Which ITIL module do you start with?
In what logical sequence did you implement the 10 modules?
How long does each module take?
The first step in my point of view is to identify where it is. When you know where you are you can work with the business strategic plan and check where the company want be and see what are IT initiatives will help in this way. As soon as you know where you (IT) are and where you (IT) want to go you can prepare an IT business plan and when it is approved you will have the budget.
The first iTil step is to define the it services that will make you able to reach the
The second step is to check the it services sla's that you are able to provide
The third step is to negotiate those sla's with business and have it initiatives plan
The next step is to prepare it project portfolio with goals, cost, communication plan, marketing plan about the results reached
Other step is to have a full incident management in order to keep the sla's
and you can do the with problem change, config and release mgt
After that improvement policies...I hope this helps
I think to start with "Configuration Management" will be more helpful.
If you have CMDB then it would be easy to implement Change Management & Release Management.
With all due respect, change has to come before config, else what keeps the CMDB up to date? Also, config and the CMDB are the most complex, lengthy and expensive of all the processes to implement so making that your first ITIL project is not a good idea. Benefits and pay back way too long. Success with ITIL needs to have some early wins that donít cost too much and can be implemented quickly. This gets you the buy in needed for the bigger projects.
In fact there are several of the processes that should be considered before config.
Ideally, one would implement change, config and release together, but since these take different lengths of time and substantially different efforts to implement, the only way to launch them together is to know the effort, plan the end date and stagger the start dates so they coincide Ė not very practical.

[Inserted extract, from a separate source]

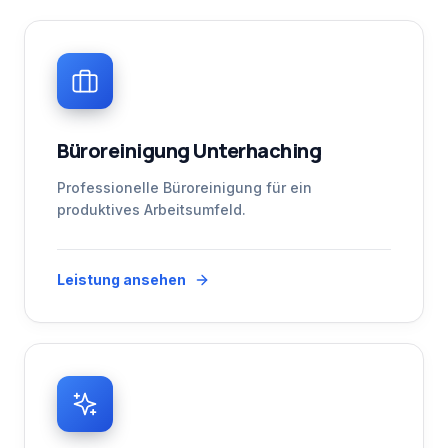
Büroreinigung Unterhaching
Professionelle Büroreinigung für ein
produktives Arbeitsumfeld.
Leistung ansehen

I suppose you could also build your processes, shelve the ones done first until they are all ready for launch. In my opinion also not a good idea.
Start with an assessment to understand the points of pain and biggest return for the business. Understand the business priorities and from there you can create a plan for 1-2 years to start making process improvements. Your plan should contain quick wins as well as identify the first 2-4 processes that you should formalize or implement.
Start with making a checklist of what you have in your organisation eg. Asset Register, Software for ITIL, ITIL Awarness. Management Commitment, Vison for your organisation (where you are and where you want to get to), Process Documents and identify the gaps.
Based on what your organisation want to achieve choose the process which will be suitable to achieve your targets.
It would help your staff if you can arrange for ITIL awarness training among all the IT staff .
The easiest to start with is SD and IM. This is what would give you quick wins. To do a decent SD job you would require a decent ticketing tool.
Dwight, I am disagreeing with your theory of Change has to be implemented before Configuration. You have corrected it later in your reply.. CCR (change, Config and Release) has to be implemented all together. Start with collecting all the data for the Config and set a deadline for the config to create a baseline from where you can implement Chg Management.
I would like to give a (perhaps) controversial reply:
...... DON'T START WITH ANY of the Service Delivery / Service Support processes !
Firstly, recognise that you are most likely already executing part/most of all of these processes, but what you may not have is a continual service improvement programme and adequate management involvement, ownership, support and control.
Therefore, I recommend that you start with the ISO20000 processes "The Management System" and "Planning and Implementing Service Management". A successful implementation of these processes will give you the management framework to begin to control, plan, implement, check and improve all of your other processes.
With these processes come management responsibility and control, process ownership, document control, service planning, assessment of current status, service reviews, internal auditing, continuous improvement and the service improvement plan.
Without these in place, an ITIL implementation is at considerable risk.
For additional reference, see ISO/IEC 20000, Parts 1 and 2, and the ITIL green book "Planning to Implement Service Management".
There are no quick wins in this approach, but you build solid foundations for your service improvement programme.